Blogger Sofia said...

E porque não oferecer livros aos que não são assim tão bons? Talvez fosse um incentivo, não?

8:14 da manhã  
Blogger cooltourista said...

Assim muito basicamente me interrogo se tudo isto não estará relacionado com o facto de, actualmente, saber ler Orwell e escrever sem k's não garantir emprego nem dinheiro ao fim do mês...? Tornou-se socialmente desnecessário aprofundar o intelecto para se ser (re)conhecido e bem sucedido na vida, ora, se é essa a mensagem que os jovens recebem por todo o lado, apoiada também por um sistema de ensino medíocre em que se vai passando à custa de trabalhos de grupo plagiados (por alegadamente ser mais importante a capacidade de trabalhar em equipa e mostrar empenho, tanto que os peso avaliativo dos exames tem vindo a ser brutalmente reduzido) e onde os professores foram impedidos de corrigir os "hades" e "hadem" sob pena de serem acusados de discriminar as camadas de população menos culta que os utilizam (a bela história de aproveitar os saberes prévios das crianças, mesmo que sejam erros grotescos)...enfim, não sei, mas suspeito que isto já não tem volta. Ah, é verdade, os Morangos com Açúcar vão ser incluidos nos programas curriculares, "para motivar os alunos" e "integrar/valorizar a cultura juvenil". A seguir, como convém, os profs terão de aprender a "língua" sms pa tds pudrmux paxar a flr axim, lolol!!

12:29 da tarde  
Blogger Fernando said...

Sofia: Se eu fosse o professor Marcelo ofereceria livros a toda a turma; acontece que o meu salário mal dá para pagar as contas ao fim do mês...

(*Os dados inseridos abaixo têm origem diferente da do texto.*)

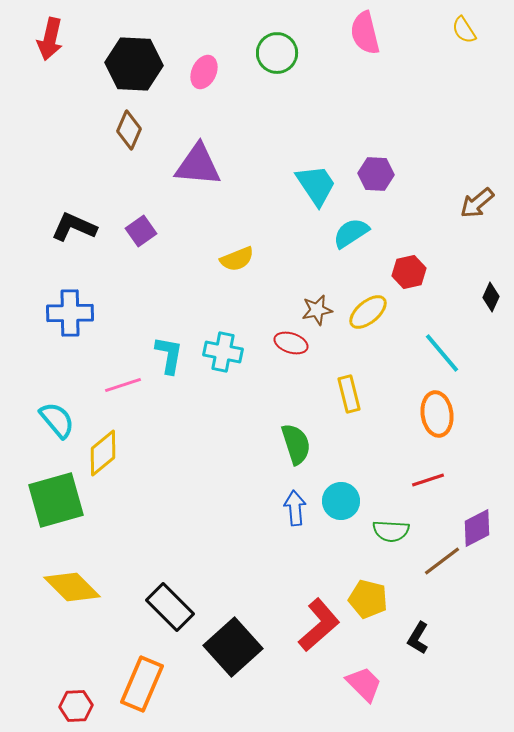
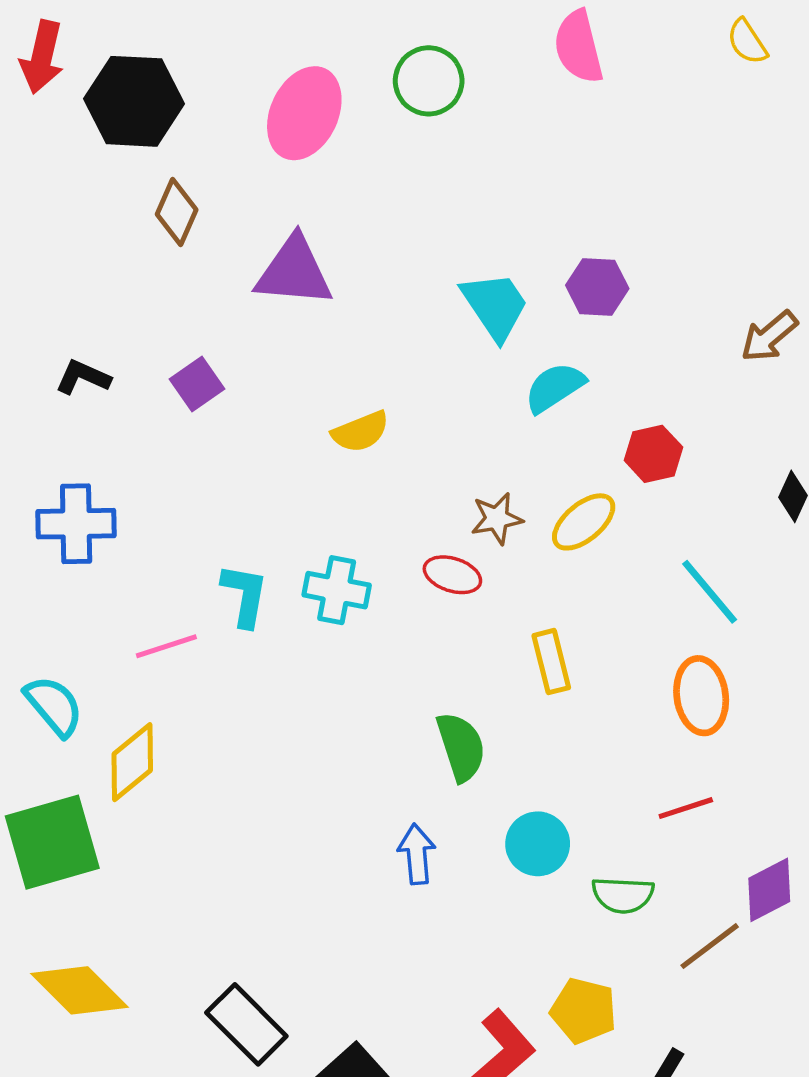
black hexagon: (134, 64) -> (134, 101), moved
pink ellipse: (204, 72) -> (304, 113), size x1.6
black L-shape: (74, 227) -> (83, 377), size x0.7
blue arrow: (295, 508) -> (417, 854), moved

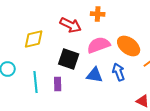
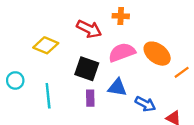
yellow diamond: (34, 39) -> (46, 45), turned 35
blue arrow: (119, 72) -> (145, 104), moved, turned 138
purple rectangle: (58, 84) -> (90, 98), moved

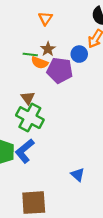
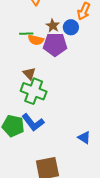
brown star: (48, 49) -> (53, 26), moved
blue L-shape: (25, 151) -> (33, 122), turned -80

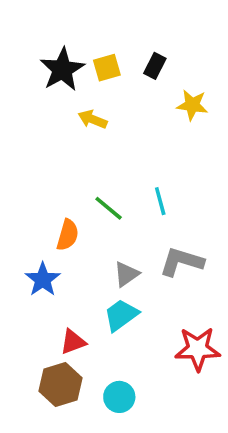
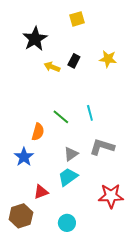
black rectangle: (155, 66) -> (74, 61), moved
yellow square: (107, 68) -> (77, 19), moved
brown hexagon: (61, 385) -> (21, 216), moved

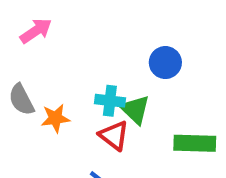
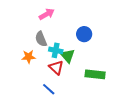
pink arrow: (36, 31) -> (47, 14), moved
gray semicircle: (21, 100) -> (41, 39), moved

Cool Tourista (Lenita?): Concordo contigo. A mudança é inevitável e está fora do nosso controlo, mas temos de fazer o possível para valorizar a leitura, o conhecimento e o empenho. Porém, receio que este discurso "paternalista" não seja bem compreendido...

3:07 da tarde  
Blogger jj said...

"Sabes que já tive a sensação que os alunos mais dedicados são olhados de soslaio pelos outros? Parece que o trabalho e o esforço são vistos como uma espécie de lepra..."

Mais que sensação, é a realidade. Infelizmente. A imagem da lepra é muito boa, porque o bom aluno universitário é de facto ostracizado ao longo de todo o curso pelos colegas (excepção feita, claro, aos dois períodos críticos: Janeiro e Junho...). Por experiência própria (e recente). Depois passa-se para o lado de lá do estrado e observa-se que as mesmas coisas acontecem exactamente da mesma maneira todos os anos... é a vida!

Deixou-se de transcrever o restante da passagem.